As a government institution, the Wichita public school district is subject to the Kansas Open Records Act, which requires it to respond to citizen requests for information. The ability to smoothly and competently, with a minimum of fuss, provide records to any requesting member of the public is a core competency that we should routinely expect of a public agency.
It is not the fault of a member of the public if a government agency is thrown into disarray by a few public records requests; rather, that suggests that the agency has not yet developed a professional competence in records archiving and management. The budget of the school district is $544,384,275 a year (2006-2007 school year). If they spent 0.01% of that on records management, the annual amount available for records management and retrieval would be $54,438.
I’d encourage the Wichita school district to follow the practice of District 300 in Illinois, which not only provides copies of records requested in a professional manner but posts all records requests and records retrieved under those requests on its own website, so anyone can see them.
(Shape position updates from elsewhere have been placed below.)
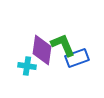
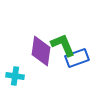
purple diamond: moved 1 px left, 1 px down
cyan cross: moved 12 px left, 10 px down
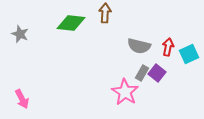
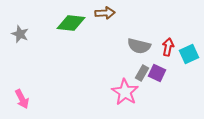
brown arrow: rotated 84 degrees clockwise
purple square: rotated 12 degrees counterclockwise
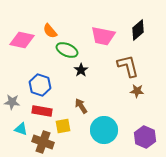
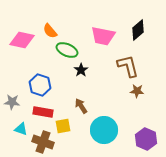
red rectangle: moved 1 px right, 1 px down
purple hexagon: moved 1 px right, 2 px down
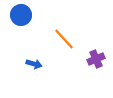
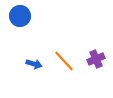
blue circle: moved 1 px left, 1 px down
orange line: moved 22 px down
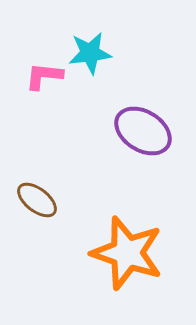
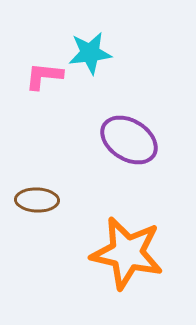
purple ellipse: moved 14 px left, 9 px down
brown ellipse: rotated 36 degrees counterclockwise
orange star: rotated 6 degrees counterclockwise
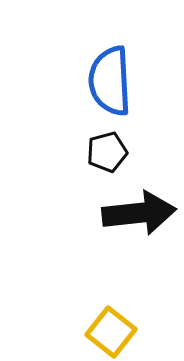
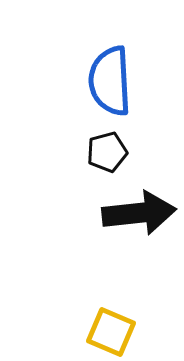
yellow square: rotated 15 degrees counterclockwise
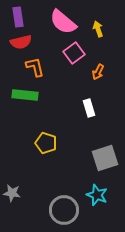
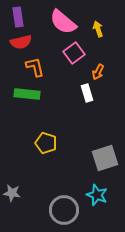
green rectangle: moved 2 px right, 1 px up
white rectangle: moved 2 px left, 15 px up
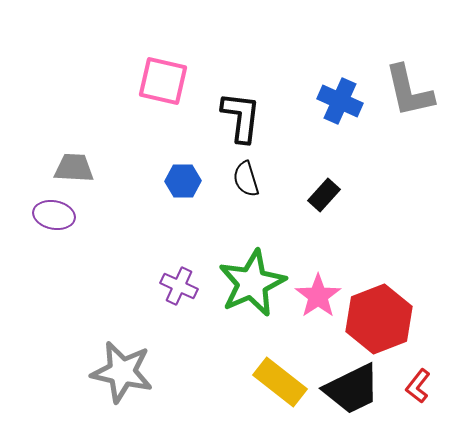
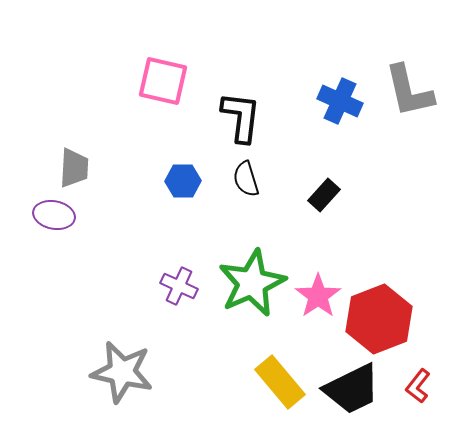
gray trapezoid: rotated 90 degrees clockwise
yellow rectangle: rotated 12 degrees clockwise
In this way the effort of the district to produce records is leveraged, and more citizens can become aware of school district information. The Illinois District 300 site may be viewed here: The District 300 Freedom of Information Act Online Program.
In order for school districts to effectively educate their students there must be a strong bond of trust between the school and its stakeholders in the community — parents, students, taxpayers, and district employees. These bonds of trust are undermined when the school district carps about providing records to the very public with whom it needs to build strong bonds. No better example of this is the scolding that interim superintendent Martin Libhart delivered to me at the May 12 meeting. “We do know how many classrooms we have, I can assure you of that,” he said. So Mr. Libhart, why not share those numbers with us?
Wichita school district officials say they want to be held accountable. Responding to records requests is one way for them to fulfill that desire. But the district’s attitude when faced with requests filed by citizens reveals a different attitude.
As Randy Brown recently wrote in The Wichita Eagle: “Without open government, you don’t have a democracy.” I rely on a greater authority, Thomas Jefferson, who said: “The same prudence, which, in private life, would forbid our paying our money for unexplained projects, forbids it in the disposition of public moneys.”